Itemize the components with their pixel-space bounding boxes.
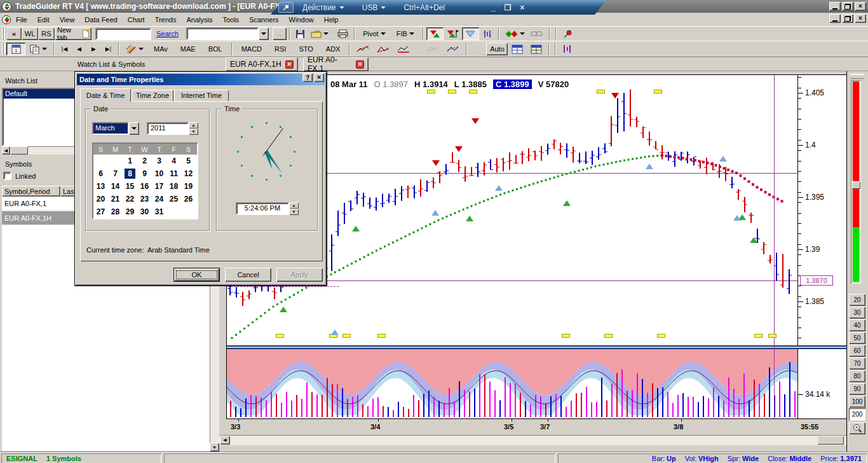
price-bars-button[interactable] (479, 27, 496, 40)
calendar-day-18[interactable]: 18 (166, 180, 181, 193)
tab-internet-time[interactable]: Internet Time (174, 90, 229, 101)
toolbar-grip[interactable] (2, 43, 4, 55)
magnify-button[interactable] (849, 422, 865, 434)
mdi-restore-button[interactable] (842, 14, 853, 23)
calendar-day-4[interactable]: 4 (166, 155, 181, 167)
toolbar-button-mav[interactable]: MAv (147, 43, 174, 55)
calendar-day-25[interactable]: 25 (166, 193, 181, 205)
menu-tools[interactable]: Tools (217, 14, 244, 25)
calendar-day-31[interactable]: 31 (152, 205, 166, 218)
copy-dropdown[interactable] (25, 43, 51, 55)
auto-scale-button[interactable]: Auto (486, 43, 508, 55)
zoom-button-70[interactable]: 70 (849, 357, 865, 370)
ok-button[interactable]: OK (173, 268, 220, 282)
mdi-minimize-button[interactable] (829, 14, 841, 23)
zoom-button-200[interactable]: 200 (849, 408, 865, 420)
calendar-day-24[interactable]: 24 (152, 193, 166, 205)
calendar-day-28[interactable]: 28 (108, 205, 123, 218)
calendar-day-10[interactable]: 10 (152, 167, 166, 180)
trend-tool-5-button[interactable] (443, 43, 463, 55)
calendar-day-20[interactable]: 20 (93, 193, 108, 205)
toolbar-grip[interactable] (2, 28, 4, 39)
zoom-button-50[interactable]: 50 (849, 332, 865, 344)
spin-up-icon[interactable]: ▲ (189, 122, 198, 128)
calendar-day-16[interactable]: 16 (137, 180, 152, 193)
zoom-button-80[interactable]: 80 (849, 370, 865, 382)
menu-data-feed[interactable]: Data Feed (79, 14, 122, 25)
calendar-day-29[interactable]: 29 (123, 205, 137, 218)
pivot-dropdown[interactable]: Pivot (358, 27, 391, 40)
menu-analysis[interactable]: Analysis (181, 14, 217, 25)
signals-red-green-button[interactable] (426, 27, 444, 40)
toolbar-button-macd[interactable]: MACD (235, 43, 268, 55)
calendar-day-23[interactable]: 23 (137, 193, 152, 205)
drawing-tools-dropdown[interactable] (122, 43, 147, 55)
spin-down-icon[interactable]: ▼ (189, 128, 198, 135)
year-spinner[interactable]: 2011 ▲▼ (147, 122, 198, 135)
new-tab-button[interactable]: New tab ✷ (55, 27, 92, 40)
trend-tool-1-button[interactable] (353, 43, 373, 55)
dialog-title-bar[interactable]: Date and Time Properties (77, 74, 325, 85)
scroll-thumb[interactable] (817, 436, 844, 445)
column-header-symbol-period[interactable]: Symbol,Period (2, 186, 60, 197)
pane-splitter[interactable] (227, 345, 847, 349)
remote-usb-menu[interactable]: USB (362, 3, 386, 12)
menu-help[interactable]: Help (319, 14, 344, 25)
diamonds-dropdown[interactable] (502, 27, 527, 40)
zoom-button-100[interactable]: 100 (849, 396, 865, 408)
remote-close-button[interactable]: × (520, 3, 525, 12)
menu-chart[interactable]: Chart (123, 14, 150, 25)
remote-restore-button[interactable]: ❐ (505, 3, 512, 12)
calendar-day-12[interactable]: 12 (181, 167, 196, 180)
window-minimize-button[interactable] (829, 2, 841, 11)
calendar-day-2[interactable]: 2 (137, 155, 152, 167)
price-axis[interactable]: 1.4051.41.3951.391.38534.14 k (798, 75, 846, 418)
zoom-button-30[interactable]: 30 (849, 307, 865, 319)
chart-hscrollbar[interactable]: ◀ ▶ (219, 435, 866, 445)
trend-tool-2-button[interactable] (373, 43, 393, 55)
calendar-day-13[interactable]: 13 (93, 180, 108, 193)
calendar-day-8[interactable]: 8 (125, 169, 135, 179)
go-previous-button[interactable]: ◀ (72, 43, 86, 55)
calendar-day-30[interactable]: 30 (137, 205, 152, 218)
calendar[interactable]: SMTWTFS 12345678910111213141516171819202… (92, 142, 198, 219)
spin-up-icon[interactable]: ▲ (289, 202, 299, 209)
go-first-button[interactable]: |◀ (57, 43, 72, 55)
watch-list-button[interactable]: WL (22, 27, 38, 40)
toolbar-button-sto[interactable]: STO (292, 43, 319, 55)
combo-dropdown-button[interactable] (129, 122, 139, 135)
scroll-left-icon[interactable]: ◀ (2, 146, 10, 155)
toolbar-button-mae[interactable]: MAE (174, 43, 202, 55)
cancel-button[interactable]: Cancel (225, 268, 271, 282)
gap-markers-button[interactable] (462, 27, 479, 40)
window-restore-button[interactable] (842, 2, 853, 11)
calendar-day-1[interactable]: 1 (123, 155, 137, 167)
pin-chart-button[interactable] (559, 27, 576, 40)
time-spinner[interactable]: 5:24:06 PM ▲▼ (236, 202, 299, 215)
calendar-day-19[interactable]: 19 (181, 180, 196, 193)
scroll-thumb[interactable] (10, 146, 28, 155)
calendar-day-15[interactable]: 15 (123, 180, 137, 193)
calendar-day-14[interactable]: 14 (108, 180, 123, 193)
spin-down-icon[interactable]: ▼ (289, 209, 299, 215)
calendar-day-26[interactable]: 26 (181, 193, 196, 205)
fib-dropdown[interactable]: FIB (391, 27, 420, 40)
dialog-help-button[interactable]: ? (302, 73, 313, 82)
menu-scanners[interactable]: Scanners (244, 14, 283, 25)
scroll-left-icon[interactable]: ◀ (220, 436, 230, 445)
zoom-button-40[interactable]: 40 (849, 319, 865, 331)
slider-thumb[interactable] (851, 181, 860, 189)
open-button[interactable] (308, 27, 331, 40)
dialog-close-button[interactable]: × (314, 73, 324, 82)
tab-chart-1m[interactable]: EUR A0-FX,1 ✕ (303, 57, 369, 71)
calendar-day-11[interactable]: 11 (166, 167, 181, 180)
menu-edit[interactable]: Edit (32, 14, 55, 25)
zoom-button-60[interactable]: 60 (849, 345, 865, 357)
search-link[interactable]: Search (156, 30, 179, 38)
calendar-day-21[interactable]: 21 (108, 193, 123, 205)
window-close-button[interactable]: × (855, 2, 866, 11)
calendar-day-7[interactable]: 7 (108, 167, 123, 180)
combo-dropdown-button[interactable] (259, 27, 269, 40)
zoom-button-20[interactable]: 20 (849, 294, 865, 306)
indicator-chart-canvas[interactable] (227, 349, 797, 418)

> Task to complete:
Please return each line of the listing exactly as written, excluding the images.

> Task output:
Itemize the components with their pixel-space bounding boxes.
price-bars-button[interactable] (479, 27, 496, 40)
calendar-day-18[interactable]: 18 (166, 180, 181, 193)
tab-internet-time[interactable]: Internet Time (174, 90, 229, 101)
toolbar-grip[interactable] (2, 43, 4, 55)
magnify-button[interactable] (849, 422, 865, 434)
mdi-restore-button[interactable] (842, 14, 853, 23)
calendar-day-4[interactable]: 4 (166, 155, 181, 167)
toolbar-button-mav[interactable]: MAv (147, 43, 174, 55)
calendar-day-25[interactable]: 25 (166, 193, 181, 205)
menu-tools[interactable]: Tools (217, 14, 244, 25)
calendar-day-31[interactable]: 31 (152, 205, 166, 218)
copy-dropdown[interactable] (25, 43, 51, 55)
auto-scale-button[interactable]: Auto (486, 43, 508, 55)
zoom-button-70[interactable]: 70 (849, 357, 865, 370)
ok-button[interactable]: OK (173, 268, 220, 282)
mdi-minimize-button[interactable] (829, 14, 841, 23)
zoom-button-200[interactable]: 200 (849, 408, 865, 420)
calendar-day-24[interactable]: 24 (152, 193, 166, 205)
calendar-day-28[interactable]: 28 (108, 205, 123, 218)
calendar-day-10[interactable]: 10 (152, 167, 166, 180)
trend-tool-5-button[interactable] (443, 43, 463, 55)
calendar-day-20[interactable]: 20 (93, 193, 108, 205)
toolbar-grip[interactable] (2, 28, 4, 39)
zoom-button-50[interactable]: 50 (849, 332, 865, 344)
spin-up-icon[interactable]: ▲ (189, 122, 198, 128)
calendar-day-16[interactable]: 16 (137, 180, 152, 193)
zoom-button-80[interactable]: 80 (849, 370, 865, 382)
menu-data-feed[interactable]: Data Feed (79, 14, 122, 25)
calendar-day-29[interactable]: 29 (123, 205, 137, 218)
pivot-dropdown[interactable]: Pivot (358, 27, 391, 40)
menu-analysis[interactable]: Analysis (181, 14, 217, 25)
signals-red-green-button[interactable] (426, 27, 444, 40)
toolbar-button-macd[interactable]: MACD (235, 43, 268, 55)
calendar-day-23[interactable]: 23 (137, 193, 152, 205)
drawing-tools-dropdown[interactable] (122, 43, 147, 55)
spin-down-icon[interactable]: ▼ (189, 128, 198, 135)
year-spinner[interactable]: 2011 ▲▼ (147, 122, 198, 135)
new-tab-button[interactable]: New tab ✷ (55, 27, 92, 40)
trend-tool-1-button[interactable] (353, 43, 373, 55)
dialog-title-bar[interactable]: Date and Time Properties (77, 74, 325, 85)
scroll-thumb[interactable] (817, 436, 844, 445)
column-header-symbol-period[interactable]: Symbol,Period (2, 186, 60, 197)
pane-splitter[interactable] (227, 345, 847, 349)
remote-usb-menu[interactable]: USB (362, 3, 386, 12)
menu-help[interactable]: Help (319, 14, 344, 25)
diamonds-dropdown[interactable] (502, 27, 527, 40)
zoom-button-100[interactable]: 100 (849, 396, 865, 408)
remote-close-button[interactable]: × (520, 3, 525, 12)
menu-chart[interactable]: Chart (123, 14, 150, 25)
remote-restore-button[interactable]: ❐ (505, 3, 512, 12)
calendar-day-12[interactable]: 12 (181, 167, 196, 180)
window-minimize-button[interactable] (829, 2, 841, 11)
calendar-day-2[interactable]: 2 (137, 155, 152, 167)
price-axis[interactable]: 1.4051.41.3951.391.38534.14 k (798, 75, 846, 418)
zoom-button-30[interactable]: 30 (849, 307, 865, 319)
chart-hscrollbar[interactable]: ◀ ▶ (219, 435, 866, 445)
trend-tool-2-button[interactable] (373, 43, 393, 55)
calendar-day-13[interactable]: 13 (93, 180, 108, 193)
calendar-day-8[interactable]: 8 (125, 169, 135, 179)
go-previous-button[interactable]: ◀ (72, 43, 86, 55)
calendar-day-30[interactable]: 30 (137, 205, 152, 218)
calendar[interactable]: SMTWTFS 12345678910111213141516171819202… (92, 142, 198, 219)
spin-up-icon[interactable]: ▲ (289, 202, 299, 209)
go-first-button[interactable]: |◀ (57, 43, 72, 55)
watch-list-button[interactable]: WL (22, 27, 38, 40)
toolbar-button-sto[interactable]: STO (292, 43, 319, 55)
combo-dropdown-button[interactable] (129, 122, 139, 135)
scroll-left-icon[interactable]: ◀ (2, 146, 10, 155)
toolbar-button-mae[interactable]: MAE (174, 43, 202, 55)
cancel-button[interactable]: Cancel (225, 268, 271, 282)
gap-markers-button[interactable] (462, 27, 479, 40)
window-restore-button[interactable] (842, 2, 853, 11)
calendar-day-1[interactable]: 1 (123, 155, 137, 167)
pin-chart-button[interactable] (559, 27, 576, 40)
time-spinner[interactable]: 5:24:06 PM ▲▼ (236, 202, 299, 215)
calendar-day-19[interactable]: 19 (181, 180, 196, 193)
scroll-thumb[interactable] (10, 146, 28, 155)
calendar-day-15[interactable]: 15 (123, 180, 137, 193)
calendar-day-14[interactable]: 14 (108, 180, 123, 193)
spin-down-icon[interactable]: ▼ (289, 209, 299, 215)
calendar-day-26[interactable]: 26 (181, 193, 196, 205)
fib-dropdown[interactable]: FIB (391, 27, 420, 40)
dialog-help-button[interactable]: ? (302, 73, 313, 82)
menu-scanners[interactable]: Scanners (244, 14, 283, 25)
scroll-left-icon[interactable]: ◀ (220, 436, 230, 445)
zoom-button-40[interactable]: 40 (849, 319, 865, 331)
slider-thumb[interactable] (851, 181, 860, 189)
open-button[interactable] (308, 27, 331, 40)
dialog-close-button[interactable]: × (314, 73, 324, 82)
tab-chart-1m[interactable]: EUR A0-FX,1 ✕ (303, 57, 369, 71)
calendar-day-11[interactable]: 11 (166, 167, 181, 180)
menu-edit[interactable]: Edit (32, 14, 55, 25)
zoom-button-60[interactable]: 60 (849, 345, 865, 357)
search-link[interactable]: Search (156, 30, 179, 38)
calendar-day-21[interactable]: 21 (108, 193, 123, 205)
window-close-button[interactable]: × (855, 2, 866, 11)
calendar-day-7[interactable]: 7 (108, 167, 123, 180)
combo-dropdown-button[interactable] (259, 27, 269, 40)
zoom-button-20[interactable]: 20 (849, 294, 865, 306)
indicator-chart-canvas[interactable] (227, 349, 797, 418)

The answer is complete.